Deborah Massachi, co-director of the UW ConnectEd Office for Professional and Community Learning, echoes the urgency of supporting BIPOC teachers, aligning with efforts to address systemic challenges in education. “If we want to diversify the teacher workforce, we need to support BIPOC teachers to navigate our current education systems while we all work to rebuild them in justice-oriented ways. We can't keep doing what we've always been doing and expect different results. We have to take a good hard look at why teachers of color are not able to stay in the field and respond by implementing changes to our systems,” she explains.  

Dr. Hsieh with her child, Jojo, at a Bluey show.

Hsieh emphasizes the importance of addressing these challenges from a generosity of spirit. She believes that recognizing teachers as humans underscores the significance of this endeavor. In her work, joy is a central theme, drawing inspiration from her daughter's infectious enthusiasm for life. “My daughter is an amazing teacher. She is almost nine and just so full of life. She prioritizes joy, playing with her friends, and expresses herself fully. She’ll ask me ‘Do you want to do mad libs with me?’ ‘Do you want to look at dogs together?’ She’s been such a gift,” Hsieh shares.

As a professor, Hsieh infuses joy into her practice by modeling humanity in her approach to education. At the 2024 American Educational Research Association (AERA) annual meeting in Philadelphia, she shared an activity co-designed with former colleagues to highlight “dark funds of knowledge,” focusing on hidden cultural home knowledge that students bring into the classroom. She encourages educators and students to draw from their personal experiences and histories, challenging the notion of deficits and embracing cultural care as a fundamental principle.  That can include making every class start with a check-in activity to acknowledge that everyone present is human first.  

“I draw from my life, my racial and linguistic identity. I talk to educators and students about cultural care and share stories about how my mom showed her love through food. I also share how I navigate grief and how personal traumas have helped me be a more empathetic person,” she says.

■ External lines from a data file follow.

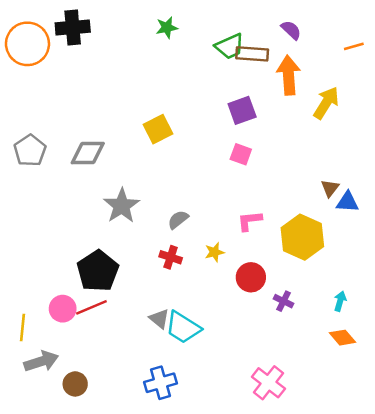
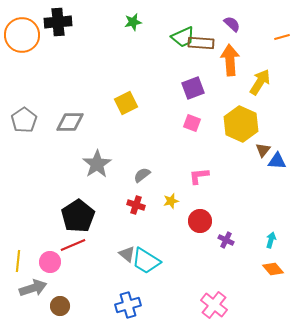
yellow hexagon: (302, 237) -> (241, 124), moved
pink circle: (63, 309) -> (50, 262), moved

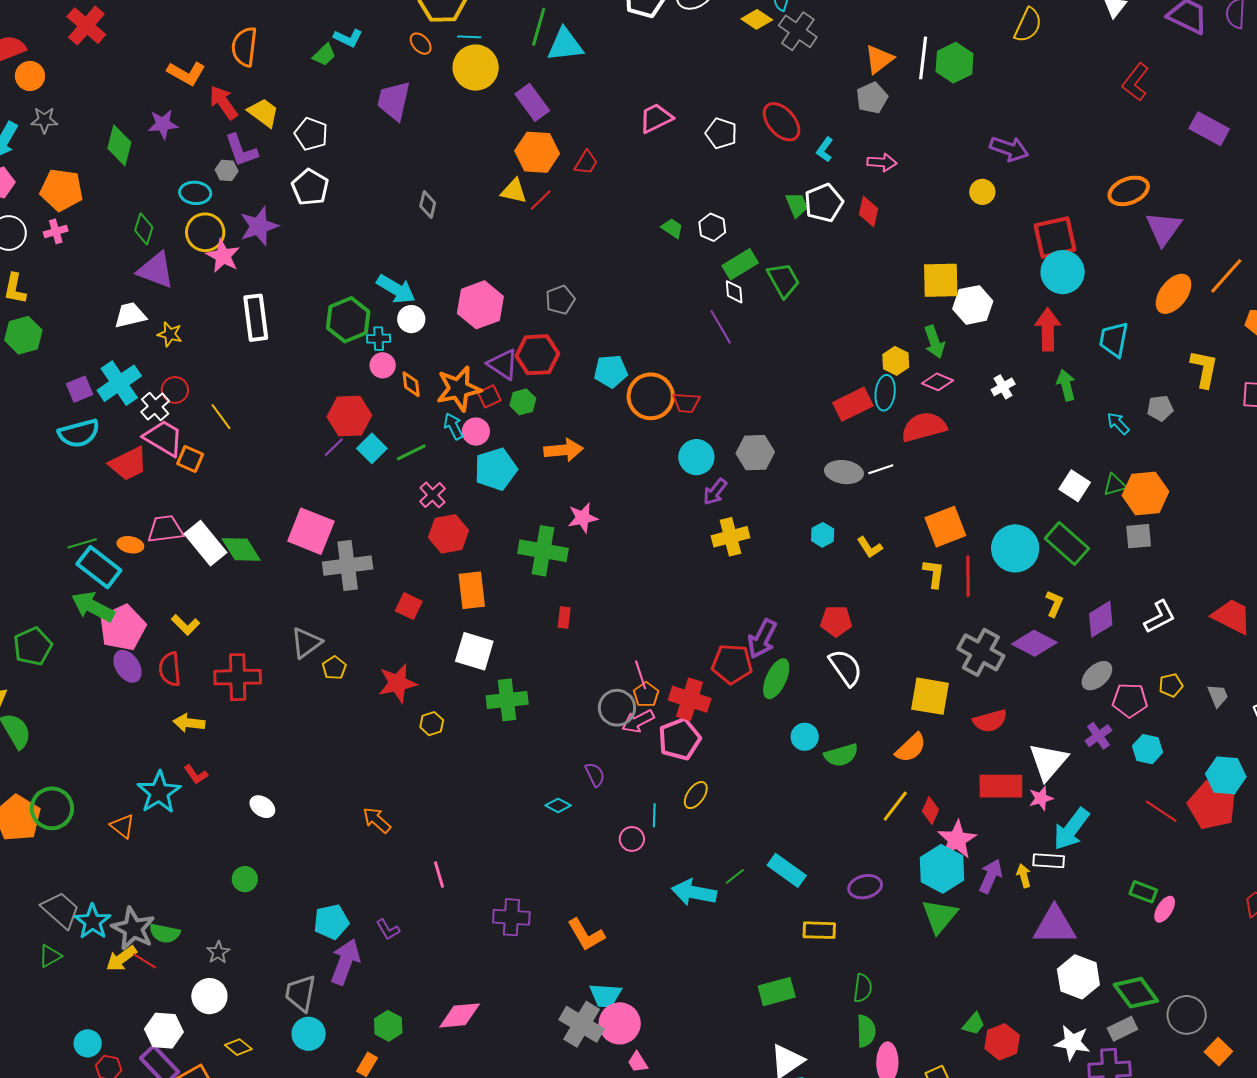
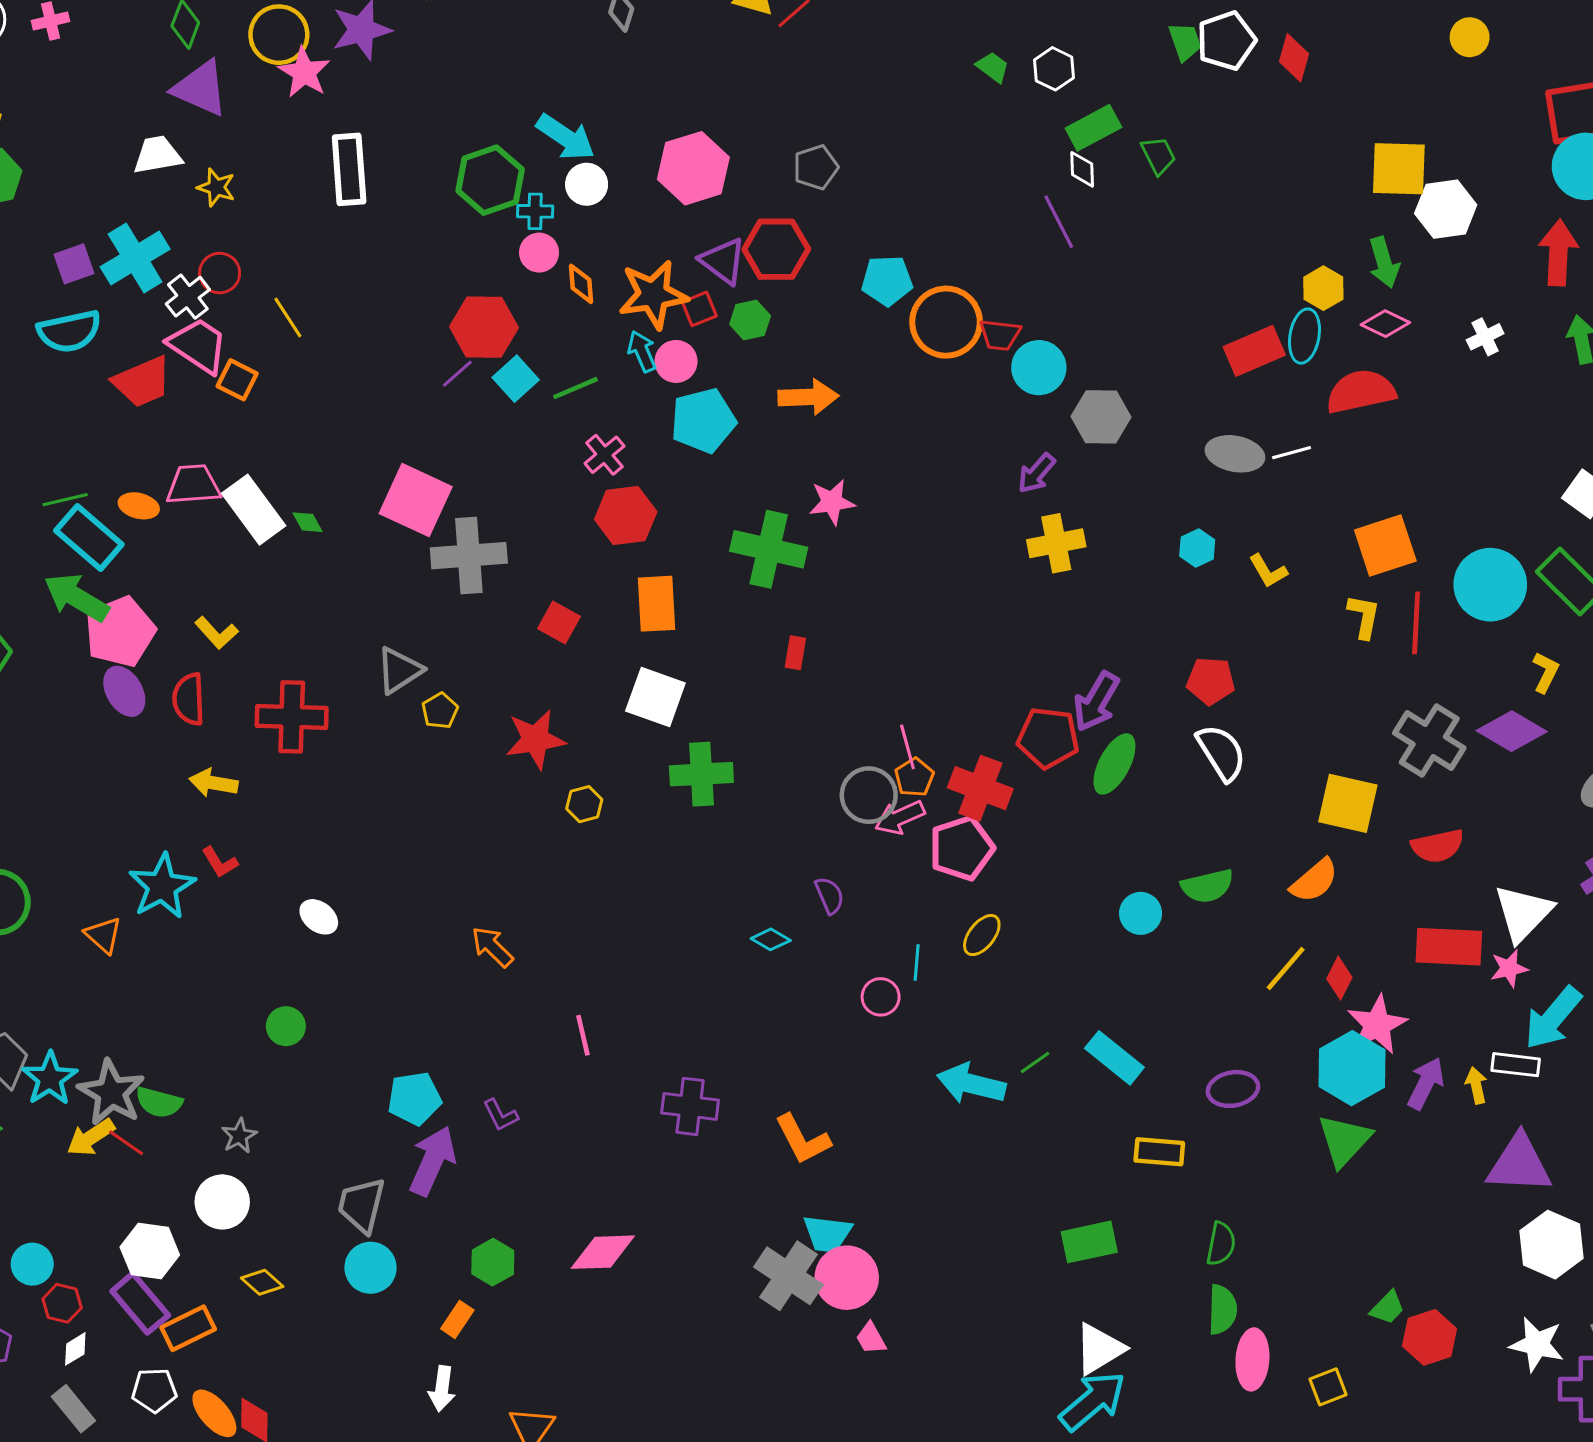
green trapezoid: (783, 280) -> (1158, 155), size x0.7
cyan circle: (696, 457) -> (1039, 368), moved
green diamond: (241, 549) -> (307, 522), size x0.5
cyan circle: (805, 737) -> (1141, 913), moved

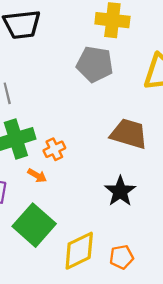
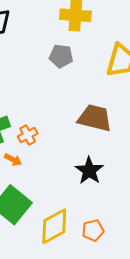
gray pentagon: (95, 64) -> (61, 56), size x0.7

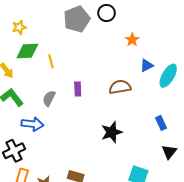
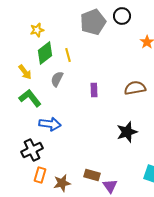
green diamond: (27, 51) -> (45, 53), turned -35
yellow line: (51, 61) -> (68, 55), moved
gray semicircle: (49, 98) -> (57, 79), moved

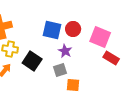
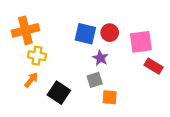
pink square: (100, 37) -> (141, 42), turned -30
black square: (32, 61) -> (59, 93), moved

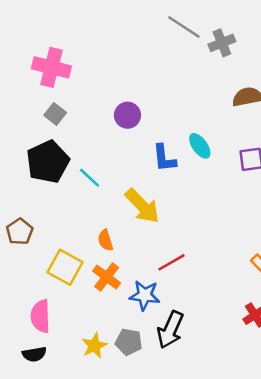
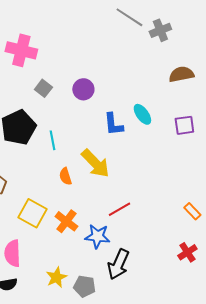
gray square: (55, 114) -> (43, 88), moved
cyan line: (89, 178) -> (52, 140), turned 36
orange semicircle: (105, 240) -> (65, 176), moved
gray pentagon: (129, 342) -> (84, 286), moved

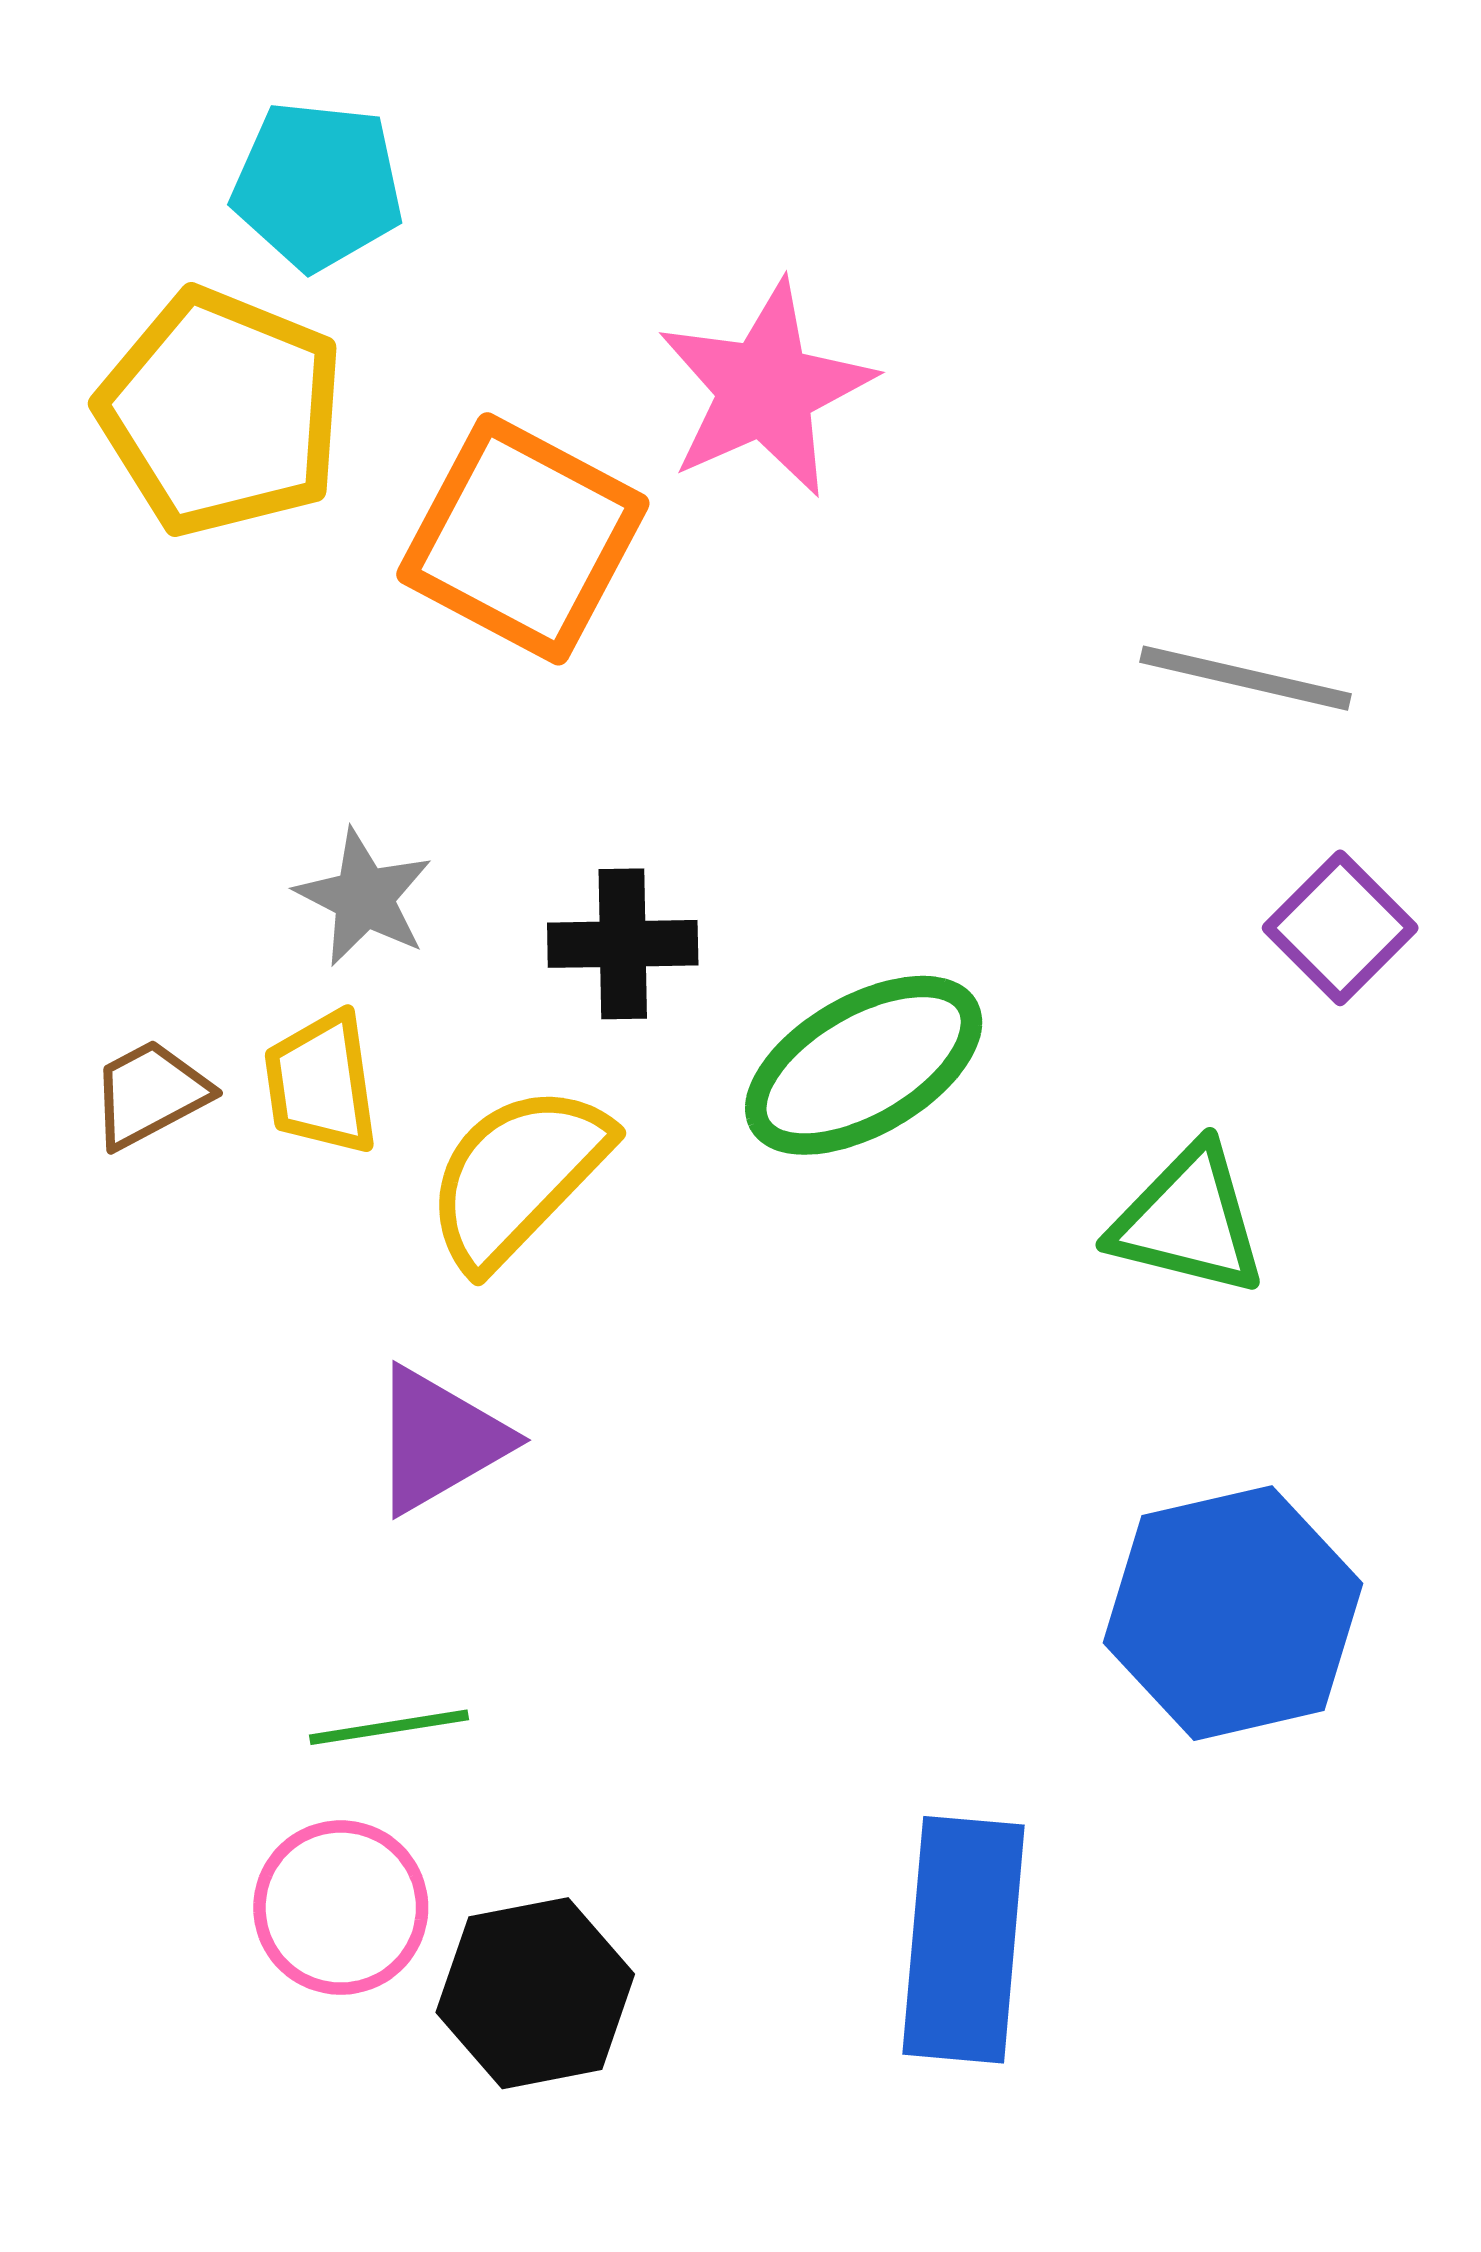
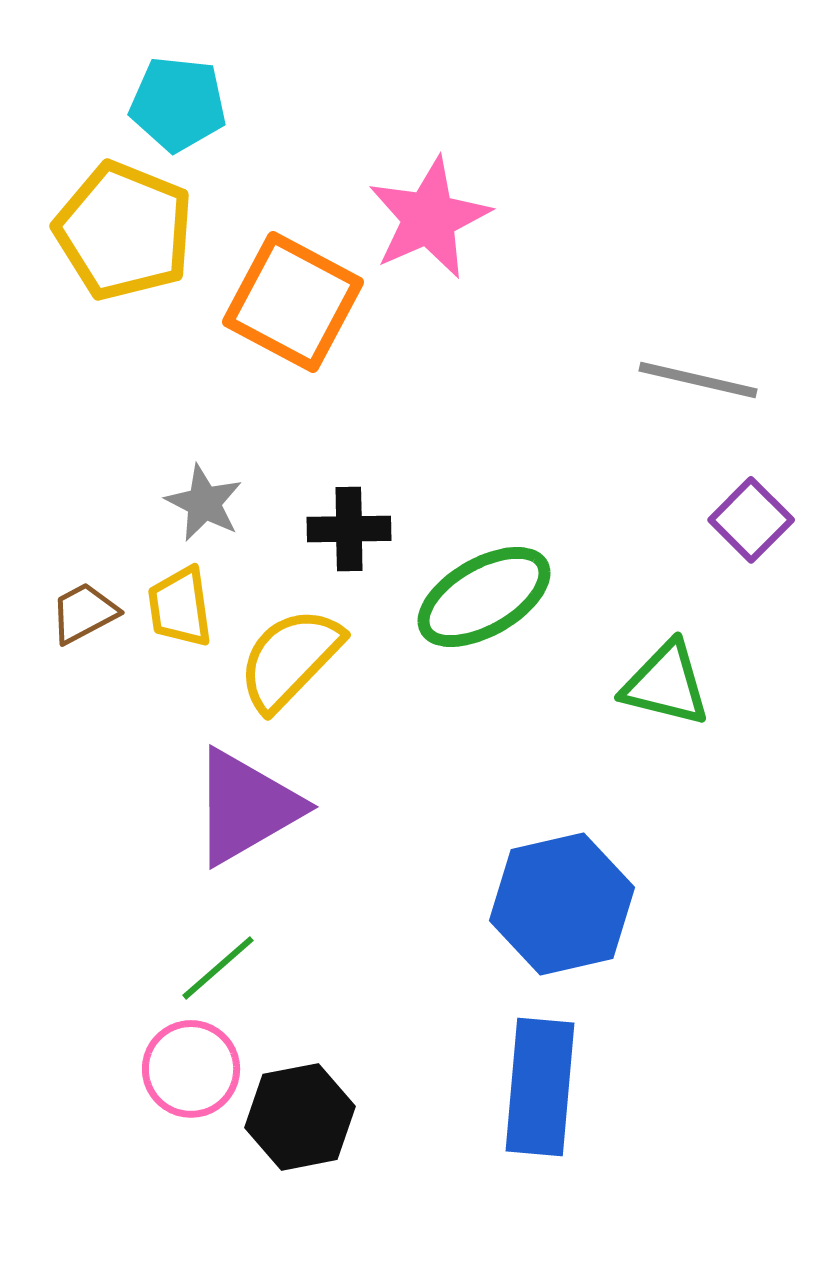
purple triangle: (439, 1440) -> (246, 807), size x1.4
blue hexagon: (1233, 1613) -> (562, 904), moved
green line: (389, 1727) -> (218, 968), turned -32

By sharing stories about her racial and linguistic identity, navigating grief and personal traumas, she fosters empathy and understanding among educators and students.

Charting a path forward

As the Endowed Professor of Teacher Education and Teacher Learning for Justice, Hsieh is at the forefront of transforming teacher education at the UW College of Education.  Central to her vision is the transformation of the Ed.D. in Teacher Education and Teacher Learning for Justice, a program designed to empower future leaders and researchers in reshaping educational systems. Through community partnerships, research, teaching, and community-based design work, the program aims to cultivate justice learning from diverse perspectives. Hsieh is exploring transitioning the current Ed.D. structure to a Doctor of Practice degree, aligning it more closely with theory-informed praxis and innovative educator leadership, particularly in curriculum and instruction.  

Dr. Hsieh presenting her work at the 2024 AERA conference in Philadelphia.

In conjunction with this initiative, Hsieh plans to introduce a “Homecoming/ Back to School” event in the fall. The aim is to foster a strong professional community among the alumni, providing networking opportunities and gathering feedback for program enhancement, ensuring continued responsiveness to educators' needs and promoting justice and equity in education “I’m very excited. I want our educators to know [they] always have a home at the UW,” she shares.  

Through her advocacy for teachers' well-being and her commitment to inclusive justice-centered education, Hsieh is reshaping the landscape of teacher education. Her research offers practical solutions, fostering a compassionate and effective education system, amplifying marginalized voices, and promoting authentic inclusion, laying the foundation for a future where all educators feel valued and empowered to make a difference.

As Hsieh continues her journey as a leading figure in teacher education, her work will undoubtedly leave a lasting impact on the field, inspiring future generations of educators to prioritize belonging, joy and humanity in their practice.